Levent Kırca’nın projesi olup 1986 yılında ilk bölümü yayınlanmış ve 2010’a kadar dönem dönem farklı isimlerle yayın hayatına devam etmiş eleştirel güldürü programıdır.
Levent Kırca Türkiye’nin sorunlarını, halkın dertlerini anlatan ve eleştiren bir program yapmak istemişti. Programı oluşturduktan sonra bir isim aramaya başladı. Yazar ekibinde olan Muzaffer Abayhan “Olacak O kadar ismi nasıl diye bir öneri yaptı. Yani bu kadarı da olmasın” diyerek böyle ironik bir isim koymaya karar vermişlerdi.
Sözlerini ve müziğini Grup Gündoğarken yapmıştır. Yapımın her bölümünü başlatan ve bitiren sözler söyledir:
Aç gözünü seyret tekrarı yok bunun
işimiz muhabbet efkarı yok bunun
arada bir dilimiz sürcer ise af ola
susmasını biliriz de kemiği yok bunun
olacak, olacak, olacak o kadar
olacak, olacak, olacak o kadar
niyetimiz kimseyi kırmak değildir
şuradakini buraya koymak değildir
arada bir zülfü yare dokunduk
tam yerine rast geldi manzara koyduk.
Olacak, olacak, olacak o kadar
olacak, olacak, olacak o kadar
niyetimiz kimseyi kırmak değildir
şuradakini buraya koymak değildir
arada bir zülfü yare dokunduk
tam yerine rast geldi manzara koyduk
olacak, olacak, olacak o kadar
olacak, olacak, olacak o kadar.
Ülkeyi yönetenleri eleştirirken, güldürürken düşündürür. Levent Kırca’nın yanında Oya Başar, Ebru Kural, Dost Elver, Sinan Bengier, Metin Serezli, Tekin Siper, Ali Erkazan,ferdi Akarnur Ferdi Atuner, Zeynep Tedü, Ahmet Çevik, Mehmet Güney, Pekcan Türkeş ,Fatma Murat, Ali Demirel’de yer aldı.

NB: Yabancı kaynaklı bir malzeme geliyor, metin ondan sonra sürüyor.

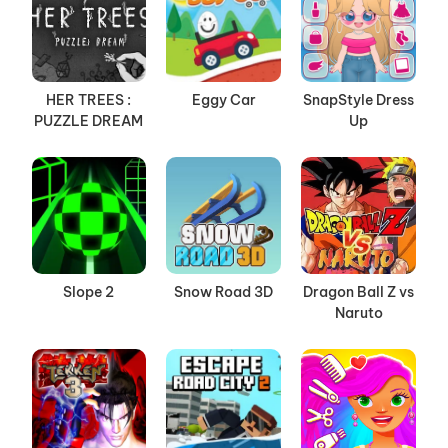
HER TREES :
Eggy Car
SnapStyle Dress
PUZZLE DREAM
Up
Slope 2
Snow Road 3D
Dragon Ball Z vs
Naruto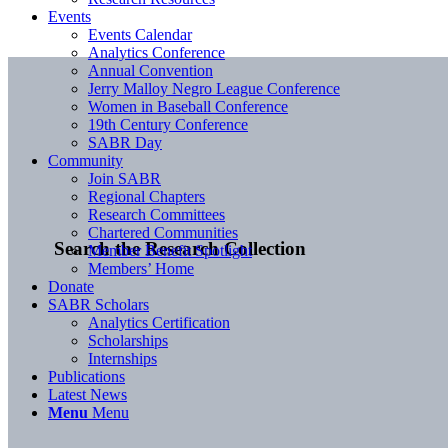
Events
Events Calendar
Analytics Conference
Annual Convention
Jerry Malloy Negro League Conference
Women in Baseball Conference
19th Century Conference
SABR Day
Community
Join SABR
Regional Chapters
Research Committees
Chartered Communities
Search the Research Collection
Member Benefit Spotlight
Members’ Home
Donate
SABR Scholars
Analytics Certification
Scholarships
Internships
Publications
Latest News
Menu
Menu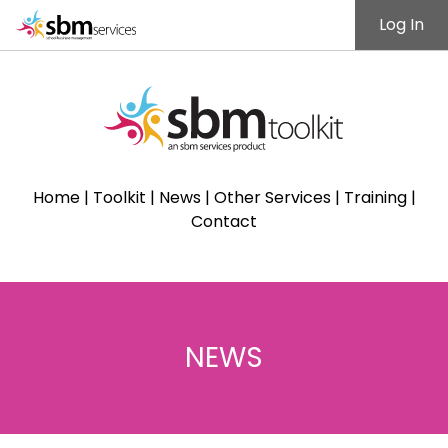
Log In
Home
|
Toolkit
|
News
|
Other Services
|
Training
|
Contact
NEWS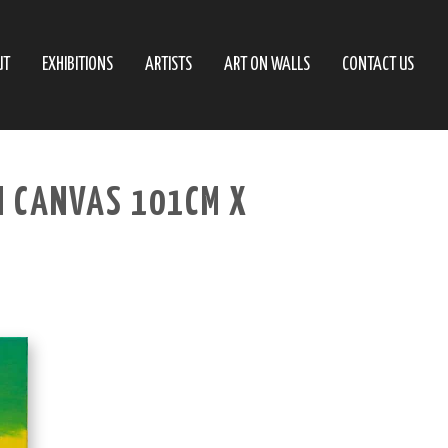
UT
EXHIBITIONS
ARTISTS
ART ON WALLS
CONTACT US
N CANVAS 101CM X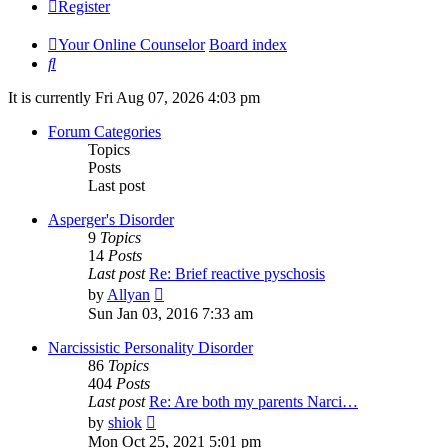
Register
Your Online Counselor
Board index
Search
It is currently Fri Aug 07, 2026 4:03 pm
Forum Categories
Topics
Posts
Last post
Asperger's Disorder
9
Topics
14
Posts
Last post
Re: Brief reactive pyschosis
View
by
Allyan
the
Sun Jan 03, 2016 7:33 am
latest
post
Narcissistic Personality Disorder
86
Topics
404
Posts
Last post
Re: Are both my parents Narci…
View
by
shiok
the
Mon Oct 25, 2021 5:01 pm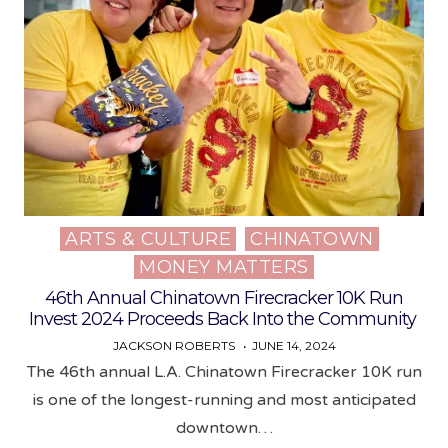
ARTS & CULTURE
CHINATOWN
Posted
MONEY MATTERS
in
46th Annual Chinatown Firecracker 10K Run
Invest 2024 Proceeds Back Into the Community
JACKSON ROBERTS
JUNE 14, 2024
The 46th annual L.A. Chinatown Firecracker 10K run
is one of the longest-running and most anticipated
downtown…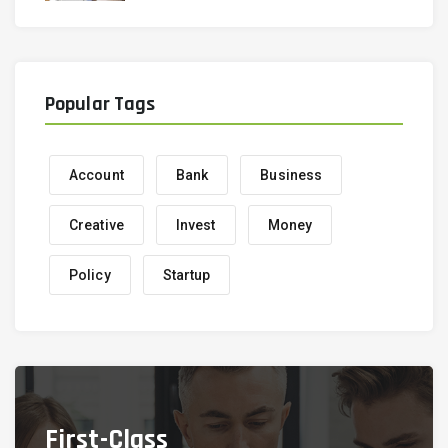
Popular Tags
Account
Bank
Business
Creative
Invest
Money
Policy
Startup
First-Class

12 Eylül’ün şekillendirdiği bir ülkede halkın nefes alabildiği programlardan biriydi. 80 li yıllarda TRT de yayınlanan bölümleri sokaklarda geçer, hükümetle ve hırsızlık üç kağıt yapan vatandaş da tiye alınırdı.
TRT 1 – Star – Atv – Kanal D- Show TV – Fox kanallar kuşağı seyrinde gidip geldi. TRT sansüründen geçmek içinde metinler özenle seçilirdi. Sezonluk programlar da yapıldı. RTÜK’te yayınlayan kanala da geçiçi yayın durdurma cezası verdi. Ardından epeyce bir süre yayınlanmadı.
En son Fox tv’de yayınlandıktan sonra yayından kaldırıldı ve bir daha da program çekilemedi. O anki ekonomik siyasi gündemi de işlerdi. Siyasi dokundurmalar yapardı. Skeçlere bakılırsa, arada geçen yıllara rağmen pek bir şeyin değişmediğini de göstermiştir. Yapılan tespitlerinde günümüzde geçerliliğini korumaktadır.
Sosyal ve siyasal mesaj vermeyi de getirir.Yoksulluğu anlayan, paylaşan komedi yer bulurdu. Anlatılmak istenenleri mimikleriyle de anlatırdı. Siyasi taşlamayı yapan skeçler de yer alırdı.
Toplumsal bunalımları da bir güldürü halinde izleciye anlatırdı. Gerçekleri de dile getirirdi. Levent Kırca’nın ressamlık ve heykeltıraşlık ile ilgelenmesi de makyajları ve tiplemeleri seyirci ile paylaşmasıyla sonuçlandı.
Chaplin, Keaton, Laurel-Hardy’den esintiler yer alıyordu… Nasreddin Hoca’yı, Aziz Nesin’i Nazım Hikmet i Aşık Veyseli’de hatırlatıyordu.Konu bulma zorluğu da çekmezdi. Üstelik eleştirel bir yapıda değişkenlik gösteren skeçler de alttan altta göndermeler de vardı.
Politikaya dokunulmadan mizah yapıldığını söyleyenleri değilliyen bir yapımdır. Mizahi bir dille siyasi muhalefet rolü de üstlenmiştir. Komedi yanında da sosyolojik tespitler yapan, sistemin ve yöneticilerin yetersizliğini mizahi bir dille sunmuştur.
Kara mizahı, güldürüyü de içeresinde barındırır. Gündelik ve politik olaylarla ilgili tepkisini de skeçlerle gösterirdi. Mizahın zayıfın güçlüye karşı bir silah olduğunu da anlatır. Eleştrinin de , demokrasinin gereği olduğunu hatırlatan bir yapımdı.